La phacélie, n°1 de la structuration
Parmi les espèces les plus sensibles au gel, la moutarde blanche était complètement asséchée sur le site de Combourg. Cette plante offre plusieurs avantages : croissance rapide, étouffante, possibilité de semis avec peu de travail du sol. Son coût est modéré (30 euros/ha en semences certifiées). Deux fois plus chère, la phacélie aussi se détruit facilement grâce au gel, quand elle est semée tôt. C'est une des plantes les plus structurantes, mais elle est déconseillée en rotation avec légumes, car porteuse de sclérotinia.
Egalement implantée sur la plate-forme, l'avoine coupe le cycle du piétin échaudage. Cette plante très structurante se détruit mécaniquement. Plusieurs types de légumineuses ont aussi été testées à Combourg, en mélanges : trèfles (incarnat, alexandrie…) et vesce. Ces plantes ne sont autorisées en Bretagne qu'en culture dérobée. Leur destruction est généralement aisée.
De leur côté, le RGI et le RGH ne présentent un intérêt qu'en cas de valorisation par les animaux. Ces plantes peu structurantes sont en plus difficiles à détruire.
Les crucifères devront être réservés aux rotations céréalières. Le radis chinois se détruit facilement par roulage. Il est par contre plus difficile de se débarrasser de la navette.

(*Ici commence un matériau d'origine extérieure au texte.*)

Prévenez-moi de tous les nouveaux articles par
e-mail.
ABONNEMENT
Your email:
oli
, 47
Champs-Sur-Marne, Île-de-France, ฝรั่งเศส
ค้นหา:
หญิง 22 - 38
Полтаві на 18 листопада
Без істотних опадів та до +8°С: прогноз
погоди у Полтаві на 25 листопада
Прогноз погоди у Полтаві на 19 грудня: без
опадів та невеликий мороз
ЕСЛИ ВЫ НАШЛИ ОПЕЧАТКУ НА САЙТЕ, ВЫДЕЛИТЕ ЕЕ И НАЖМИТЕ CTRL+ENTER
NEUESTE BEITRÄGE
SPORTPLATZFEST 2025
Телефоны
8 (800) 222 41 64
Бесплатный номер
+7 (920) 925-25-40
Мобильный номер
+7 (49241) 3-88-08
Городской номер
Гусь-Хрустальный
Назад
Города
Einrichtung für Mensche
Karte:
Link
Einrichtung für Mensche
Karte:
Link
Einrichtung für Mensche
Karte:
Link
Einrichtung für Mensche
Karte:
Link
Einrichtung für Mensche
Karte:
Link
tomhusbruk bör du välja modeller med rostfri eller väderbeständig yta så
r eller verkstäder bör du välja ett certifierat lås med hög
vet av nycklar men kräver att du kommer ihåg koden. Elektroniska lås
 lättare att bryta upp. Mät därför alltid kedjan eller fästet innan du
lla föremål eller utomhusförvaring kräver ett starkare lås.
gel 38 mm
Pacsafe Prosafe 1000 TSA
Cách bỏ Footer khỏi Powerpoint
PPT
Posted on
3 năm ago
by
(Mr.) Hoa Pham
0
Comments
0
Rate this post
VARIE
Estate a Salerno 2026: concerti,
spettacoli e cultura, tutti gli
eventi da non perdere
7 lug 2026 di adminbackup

"Les couverts végétaux piègent environ 25 kg d'azote par tonne de MS (c'est supérieur avec les légumineuses). 25 à 50% sont restitués rapidement dans le sol. Ils présentent aussi un intérêt pour bloquer le phosphore (8 à 10 kg/t de MS) et le potassium (30 à 35 kg/t de MS)", a souligné Stéphanie Montagne, conseillère cultures à la Chambre d'agriculture. Lors de la rencontre, elle a aussi présenté les grilles de calcul de la dose d'azote à apporter en maïs, céréales et colza d'hiver.
Agnès Cussonneau
Rappel Directive Nitrates 4
•La totalité des surfaces exploitées doit avoir un couvert végétal pendant la période de risque de lessivage : culture, dérobée, Cipan, repousses de colza (entre colza et blé). Après maïs grain : broyage des cannes enfoui superficiellement ou laissé sur place.
•Date limite de semis : 10 septembre après céréales – 1er novembre après maïs.

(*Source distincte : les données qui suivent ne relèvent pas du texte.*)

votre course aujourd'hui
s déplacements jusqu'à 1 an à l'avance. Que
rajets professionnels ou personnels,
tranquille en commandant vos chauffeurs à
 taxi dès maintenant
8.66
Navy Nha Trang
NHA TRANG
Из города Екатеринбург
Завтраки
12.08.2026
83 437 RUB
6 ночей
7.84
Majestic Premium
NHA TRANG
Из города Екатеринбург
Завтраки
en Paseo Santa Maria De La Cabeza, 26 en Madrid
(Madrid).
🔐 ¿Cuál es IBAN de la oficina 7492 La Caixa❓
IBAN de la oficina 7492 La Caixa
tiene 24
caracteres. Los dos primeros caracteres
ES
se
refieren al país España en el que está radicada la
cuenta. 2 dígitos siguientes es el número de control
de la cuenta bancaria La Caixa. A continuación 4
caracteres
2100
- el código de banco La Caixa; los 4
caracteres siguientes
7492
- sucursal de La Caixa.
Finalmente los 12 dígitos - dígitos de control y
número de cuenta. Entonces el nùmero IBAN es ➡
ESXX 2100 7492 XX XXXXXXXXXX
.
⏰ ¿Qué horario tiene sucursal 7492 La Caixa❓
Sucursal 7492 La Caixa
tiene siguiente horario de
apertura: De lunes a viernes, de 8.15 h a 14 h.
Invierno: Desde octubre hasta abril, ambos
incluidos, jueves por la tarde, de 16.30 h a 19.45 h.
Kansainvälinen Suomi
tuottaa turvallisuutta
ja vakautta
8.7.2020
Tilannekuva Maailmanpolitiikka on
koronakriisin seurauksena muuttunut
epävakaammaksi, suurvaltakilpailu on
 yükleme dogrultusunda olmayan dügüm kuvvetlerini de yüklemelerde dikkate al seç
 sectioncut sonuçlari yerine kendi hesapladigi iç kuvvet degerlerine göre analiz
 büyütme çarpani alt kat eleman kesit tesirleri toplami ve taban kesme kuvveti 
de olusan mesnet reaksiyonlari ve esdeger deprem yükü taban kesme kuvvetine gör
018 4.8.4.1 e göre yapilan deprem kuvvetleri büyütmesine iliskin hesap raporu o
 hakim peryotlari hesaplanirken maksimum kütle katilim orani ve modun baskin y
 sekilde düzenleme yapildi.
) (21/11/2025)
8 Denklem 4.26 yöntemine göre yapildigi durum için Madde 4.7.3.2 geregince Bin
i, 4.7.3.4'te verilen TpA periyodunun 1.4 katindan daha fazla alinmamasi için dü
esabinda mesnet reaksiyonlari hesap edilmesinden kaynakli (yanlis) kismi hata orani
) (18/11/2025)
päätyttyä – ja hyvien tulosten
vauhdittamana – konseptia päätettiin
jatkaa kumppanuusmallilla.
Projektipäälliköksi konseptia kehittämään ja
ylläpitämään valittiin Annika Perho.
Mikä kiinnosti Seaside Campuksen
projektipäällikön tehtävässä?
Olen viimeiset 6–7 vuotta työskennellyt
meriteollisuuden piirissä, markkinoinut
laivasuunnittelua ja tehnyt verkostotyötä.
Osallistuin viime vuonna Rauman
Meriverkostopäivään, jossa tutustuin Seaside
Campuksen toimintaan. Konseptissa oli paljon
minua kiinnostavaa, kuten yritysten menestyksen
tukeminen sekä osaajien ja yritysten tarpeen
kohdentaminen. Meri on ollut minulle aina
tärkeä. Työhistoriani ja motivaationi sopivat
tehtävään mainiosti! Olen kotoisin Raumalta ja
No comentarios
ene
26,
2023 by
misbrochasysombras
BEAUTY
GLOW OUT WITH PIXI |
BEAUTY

•Maintien jusqu'au 1er février minimum.
•Fertilisation interdite jusqu’à la destruction. Un épandage de fumier est possible à partir du 15 janvier.
•Traitement phytosanitaire interdit.
•Destruction mécanique obligatoire, sauf en légumes ou travail du sol simplifié. La destruction chimique reste interdite à moins de 10 m des bordures de cours d’eau, à moins de 1 m des fossés et sur les parcelles à risque élevé.
Légende photo : Visite de la plate-forme "couverts végétaux", le 19 février à Combourg.